For her part, Rachel is smiling a little shyly. "You came back."

He smiles, a little awkwardly, hating the feeling. He's not used to being in the same room as her and not touching her, but he doesn't want to do anything her dad might consider untoward. "I told you I would."

Leroy glances back and forth between them, then excuses himself, kissing Rachel's cheek. After a pause, Jesse takes a seat in the vacated chair.

He suddenly remembers the box he's holding. He sets it down, pulls out the battery-operated CD player. Then he spills the CDs and sheet music into a pile on the bed. Rachel literally claps her hands in delight.

"What are we listening to?" she asks.

He smiles. "You're going to sing."

"What?"

He rifles through the stack of CDs before pulling one out and holding it up. "Oklahoma. Laurey's one of your dream roles, right? Didn't you say it helps you when you're stressed?"

"Jesse. We're in a hospital." She seems to feel the need to point out the obvious.

He smirks at her. "Lucky for everyone else. Aren't they getting a treat?"

She sighs and flops back against the pillows. "You and your impromptu concerts, St. James."

"It's important for you to keep your voice in use," he insists. "You're not giving up on everything that makes you you just because you got sick. You're still Rachel Berry, female lead of nationals contender - although I use that word loosely - New Directions and a future Broadway star. You're still the girl I fell in love with belting out Don't Rain on My Parade."

While he's been arguing her into submission, he's pulled the CD out of its case and turned the player on. She's eyeing the sheet music with something like lust and he grins triumphantly, knowing he's made the right choice.

She takes a deep breath and is a little hesitant to start, but loosens up as she goes along.

Why do they think up stories that link my name with yours?

Why do the neighbors chatter all day behind their doors?

I know a way to prove what they say is quite untrue:

Here is the gist, a practical list of "don'ts" for you.

Don't throw bouquets at me,

Don't please my folks too much,

Don't laugh at my jokes too much,

People will say we're in love!

Don't sigh and gaze at me,

Your sighs are so like mine,

Your eyes mustn't glow like mine,

People will say we're in love!

Don't start collecting things,

Give me my rose and my glove.

Sweetheart, they're suspecting things -

People will say we're in love!

She winks at him playfully and he laughs, perching himself on the side of the bed as she allows him to sing the next part.
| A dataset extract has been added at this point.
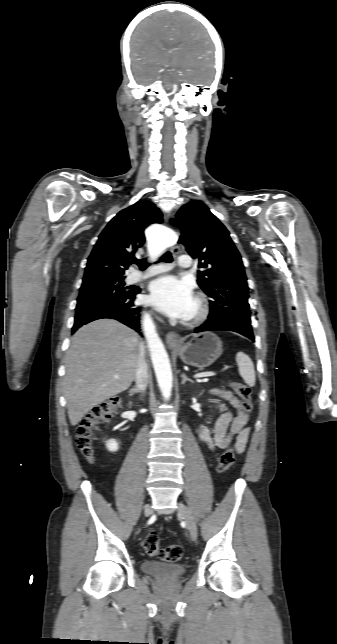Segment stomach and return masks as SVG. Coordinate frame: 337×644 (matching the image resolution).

Some people claim that you're to blame as much as I,

Why do you take the trouble to bake my favorite pie?

Granting your wish, I carved our initials on that tree!

Just keep a slice of all the advice you give so free.
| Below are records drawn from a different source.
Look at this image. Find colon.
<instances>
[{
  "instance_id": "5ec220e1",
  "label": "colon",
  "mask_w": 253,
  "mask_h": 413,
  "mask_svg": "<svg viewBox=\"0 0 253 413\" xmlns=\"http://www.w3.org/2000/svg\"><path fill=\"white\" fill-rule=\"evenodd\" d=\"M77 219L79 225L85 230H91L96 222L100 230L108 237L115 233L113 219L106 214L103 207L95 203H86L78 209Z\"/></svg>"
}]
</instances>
Don't praise my charm too much,

Don't look so vain with me,

Don't stand in the rain with me,

People will say we're in love!

Don't take my arm too much,

Don't keep your hand in mine -

Your hand feels so grand in mine,

People will say we're in love!

He takes her hand as they finish it out together, her giving a little flourish of protest with her other hand.
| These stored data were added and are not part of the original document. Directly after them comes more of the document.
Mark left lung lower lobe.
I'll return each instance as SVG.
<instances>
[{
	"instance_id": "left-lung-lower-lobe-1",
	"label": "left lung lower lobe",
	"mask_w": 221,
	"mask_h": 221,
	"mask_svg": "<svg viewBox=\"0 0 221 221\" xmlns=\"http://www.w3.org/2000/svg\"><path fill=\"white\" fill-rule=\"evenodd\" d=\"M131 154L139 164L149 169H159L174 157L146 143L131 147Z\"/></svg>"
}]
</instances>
Don't dance all night with me

Till the stars fade from above.

They'll see it's alright with me -

People will say we're in love.

He can hear loud grumbling from across the hall at their impromptu duet, so he gets up and shuts the door before he returns to find the sheet music for the next song, knowing that this certainly won't be the last number of the day. Closing the door is probably also a good idea because he certainly won't be able to keep from kissing her if she sings any more.

It's a good thing Rachel doesn't have a roommate.


It turns out that the staff of the oncology wing at Lima General is none too pleased when you attempt to practice Laurey and Curley's dream ballet with one of their patients.